### EXERCISE REQUIREMENTS:
Retype the line with "Salt og peber" exactly. Then retype every line after it through the end of the entries below, and nothing more, leaving out pictures.
——————
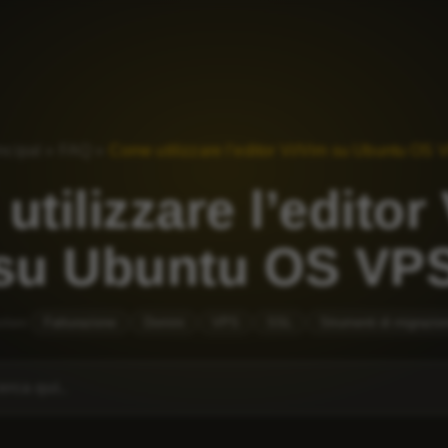
ncipal
»
FAQ
»
Come utilizzare l’editor Vi/Vim su Ubuntu OS
tilizzare l’editor
su Ubuntu OS VP
olare
Fatturazione
Domini
VPS
SSL
Strumenti di migrazio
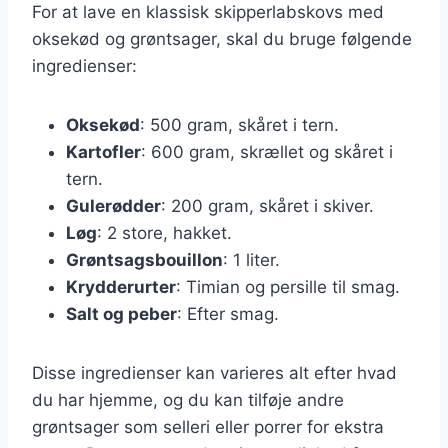
For at lave en klassisk skipperlabskovs med
oksekød og grøntsager, skal du bruge følgende
ingredienser:
Oksekød
: 500 gram, skåret i tern.
Kartofler
: 600 gram, skrællet og skåret i
tern.
Gulerødder
: 200 gram, skåret i skiver.
Løg
: 2 store, hakket.
Grøntsagsbouillon
: 1 liter.
Krydderurter
: Timian og persille til smag.
Salt og peber
: Efter smag.
Disse ingredienser kan varieres alt efter hvad
du har hjemme, og du kan tilføje andre
grøntsager som selleri eller porrer for ekstra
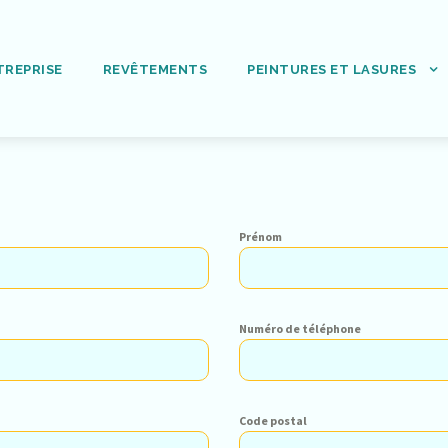
TREPRISE
REVÊTEMENTS
PEINTURES ET LASURES
Prénom
Numéro de téléphone
Code postal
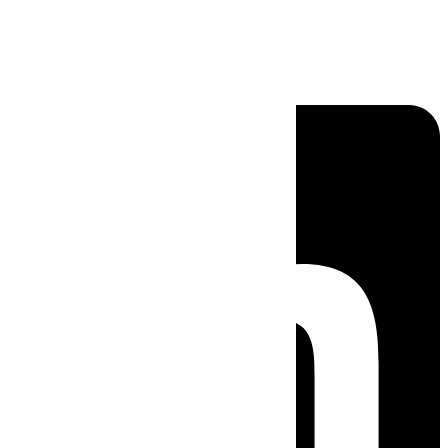
Linkedin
——————
### TASK RESULT:
Salt og peber
: Efter smag.
Disse ingredienser kan varieres alt efter hvad
du har hjemme, og du kan tilføje andre
grøntsager som selleri eller porrer for ekstra
TREPRISE
REVÊTEMENTS
PEINTURES ET LASURES
Prénom
Numéro de téléphone
Code postal
Linkedin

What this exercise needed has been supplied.